▸ About this exercise
What is needed is an exact copy of the records below, with the pictures left out.

§

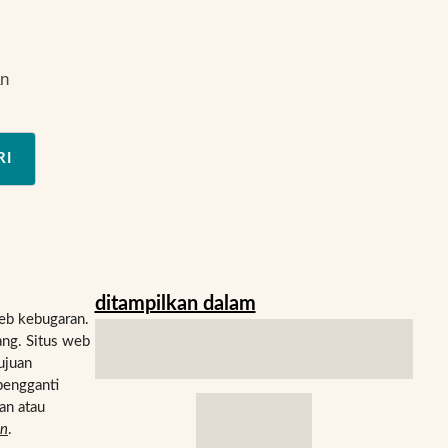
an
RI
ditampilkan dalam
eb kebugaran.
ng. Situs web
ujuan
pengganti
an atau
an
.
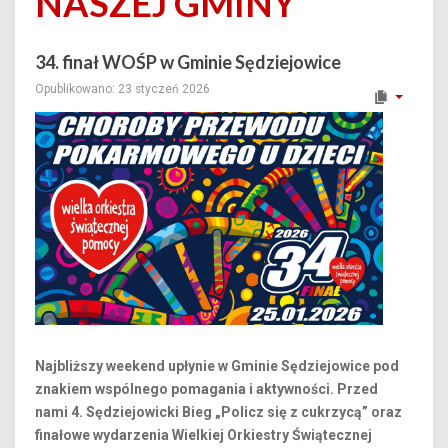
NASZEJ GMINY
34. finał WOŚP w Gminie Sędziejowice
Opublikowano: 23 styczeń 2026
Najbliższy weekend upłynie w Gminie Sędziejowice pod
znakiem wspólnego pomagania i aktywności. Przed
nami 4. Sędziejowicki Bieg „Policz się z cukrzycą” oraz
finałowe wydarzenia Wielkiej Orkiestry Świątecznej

§

▸ Answer below
an
RI
ditampilkan dalam
eb kebugaran.
ng. Situs web
ujuan
pengganti
an atau
an
.
NASZEJ GMINY
34. finał WOŚP w Gminie Sędziejowice
Opublikowano: 23 styczeń 2026
Najbliższy weekend upłynie w Gminie Sędziejowice pod
znakiem wspólnego pomagania i aktywności. Przed
nami 4. Sędziejowicki Bieg „Policz się z cukrzycą” oraz
finałowe wydarzenia Wielkiej Orkiestry Świątecznej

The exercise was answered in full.